Vaginal yeast infections, also called Candida vaginal infections or candidiasis, are common and easily treated in most women. They are usually caused by an overgrowth of a fungus (genus: Candida) that lives in the body. Candida is always present in the vagina, mouth and gastrointestinal tract in small amounts, and normally it is kept in check by the body's own resistance and competition with other beneficial organisms. However, when an imbalance occurs, Candida can multiply and symptoms of candidiasis appear. It is unclear whether yeast infections are sexually transmitted, according to the National Institute of Allergy and Infectious Diseases (NIADD).

During a lifetime, 75 percent of all women are likely to have at least one vaginal Candida infection, and up to 45 percent have two or more. Vaginal yeast infections are the second most common cause of cases of abnormal vaginal discharge in the United States (the first is bacterial vaginosis). Women tend to be more susceptible to vaginal yeast infections if their bodies are under stress due to poor diet, illness, lack of sleep and when they are taking antibiotics or corticosteroid medications. Occasionally, a yeast infection may be an early sign of diabetes.

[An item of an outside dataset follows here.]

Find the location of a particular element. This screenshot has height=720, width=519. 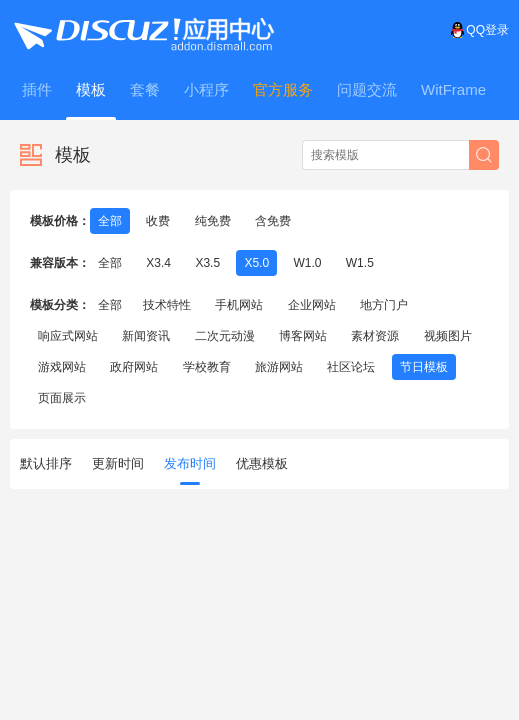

Yeast infections may be more common around the time of a menstrual period. In a normal menstrual cycle, estrogen deposits glycogen (a form of sugar) in the cells that are found in the lining of the vagina. The release of progesterone causes the cells to shed into the vagina, so the sugar becomes available for yeast to feed on, multiply and grow. Estrogen and sugar production peak at the midpoint between periods, and then progesterone begins to build and sugar is released. Yeast infection symptoms can follow the hormonal pattern of this cycle. Usually, the most severe symptoms occur before the onset of a woman's period when more sugar is available. During and after the flow, symptoms are likely to subside. Additionally, changes in the vaginal pH can disrupt the immune system or destroy the so-called friendly bacteria that populate the vaginal canal and keep the yeast fungus in check.

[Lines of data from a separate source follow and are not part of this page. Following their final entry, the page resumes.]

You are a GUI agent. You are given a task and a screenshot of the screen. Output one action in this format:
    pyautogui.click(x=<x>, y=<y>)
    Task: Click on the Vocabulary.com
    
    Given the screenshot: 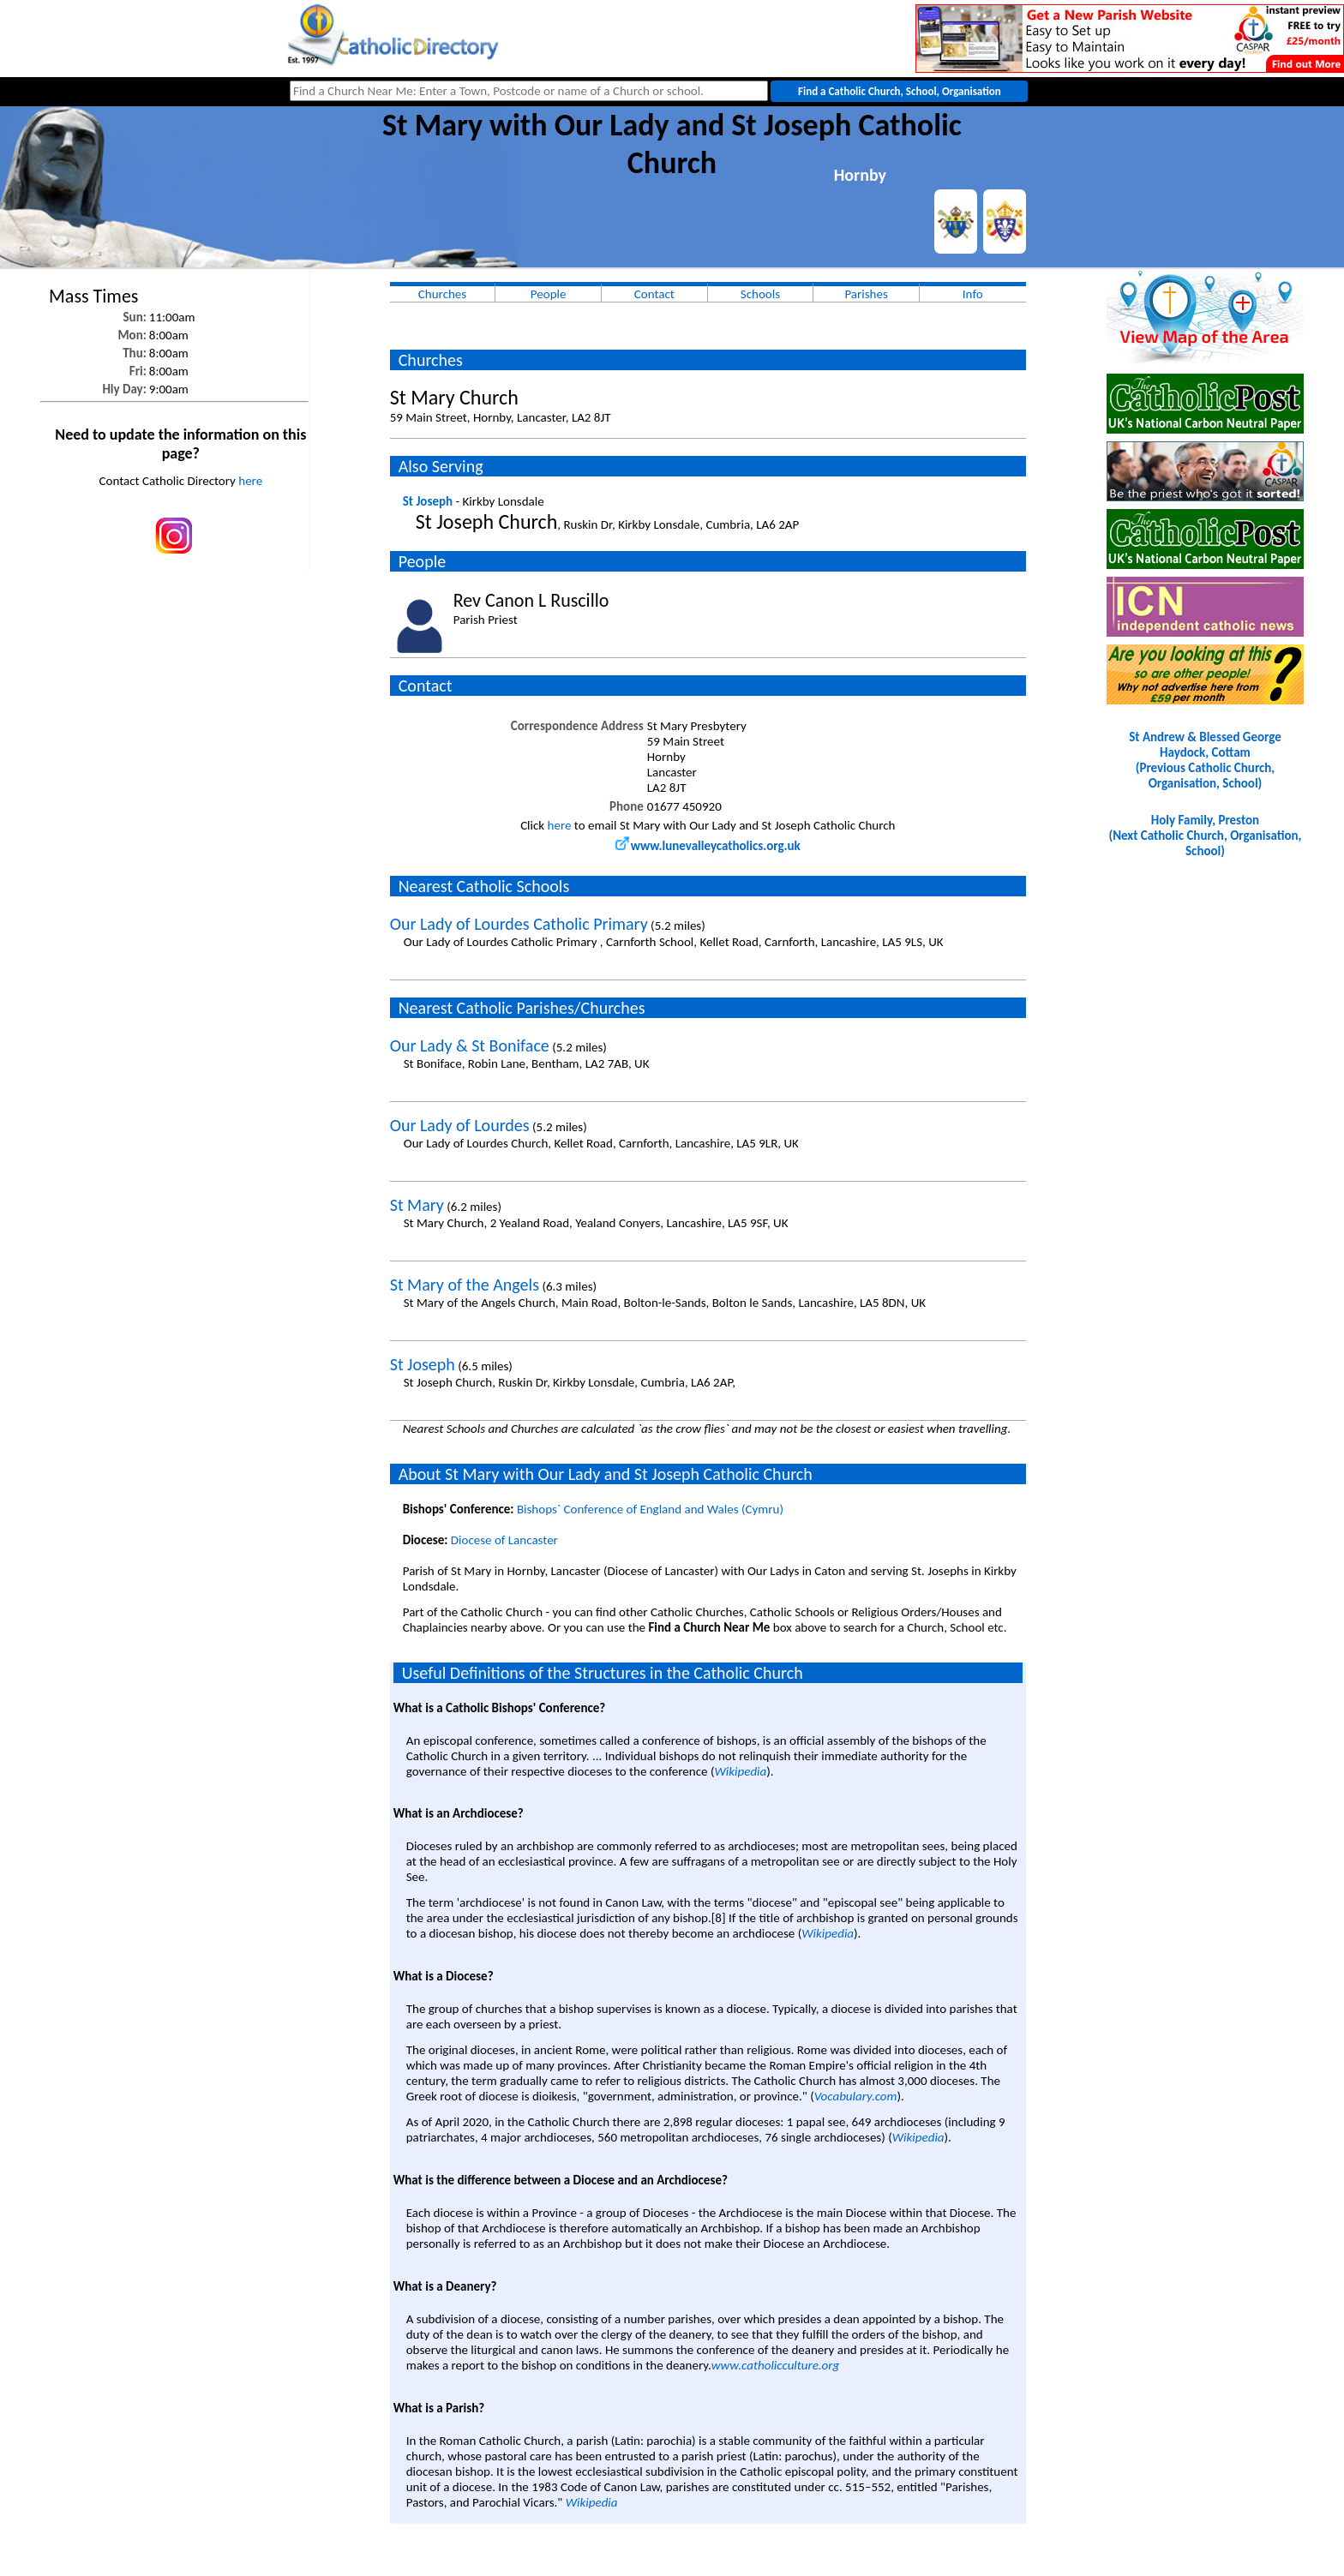 What is the action you would take?
    pyautogui.click(x=855, y=2096)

Yeast infections are quite common during pregnancy, perhaps due to a chemical change in the vaginal environment — essentially there is more sugar in the vaginal secretions on which the yeast can feed. Similarly, people with diabetes also get yeast infections more frequently. In addition, wearing tight or synthetic clothing that traps heat and moisture and doesn’t permit sufficient air circulation to allow the area to dry may increase your risk. On rare occasions, men may also experience genital candidiasis, which can be difficult to distinguish from another type of fungal infection common in some men: dermatophyte infection (jock rot). This sort of infection may be passed between sexual partners even though it is not usually considered a sexually transmitted disease, or STD.

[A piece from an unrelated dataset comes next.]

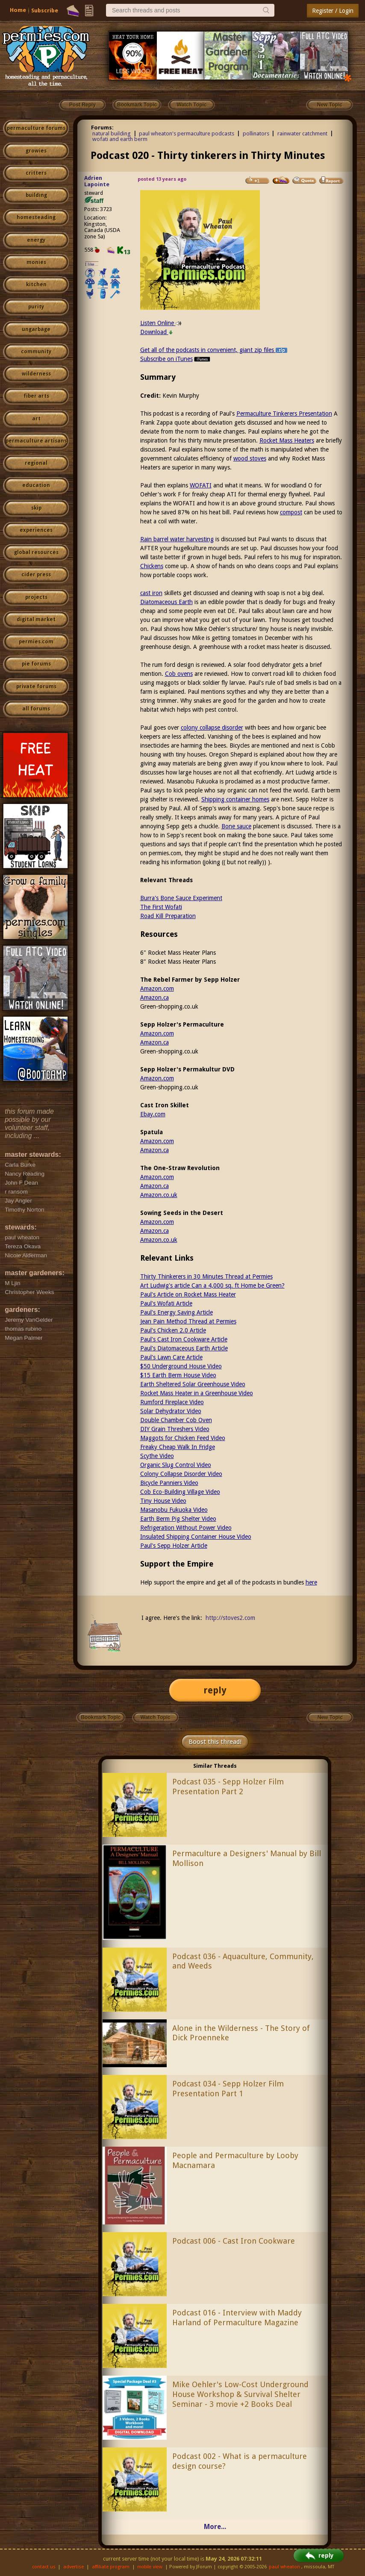 The width and height of the screenshot is (365, 2576). I want to click on Mike Oehler's Low-Cost Underground House Workshop & Survival Shelter Seminar - 3 movie +2 Books Deal, so click(240, 2394).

About five percent of women with vaginal yeast infections develop recurrent vulvovaginal candidiasis (RVVC), which is defined as four or more symptomatic vaginal yeast infections in a one-year period. Although RVVC is more common in women who have diabetes or weakened immune systems, most women with RVVC have no underlying medical illness that would predispose them to recurrent infections. Some women may have a lack of resistance to Candida that allows repeat yeast infections to occur.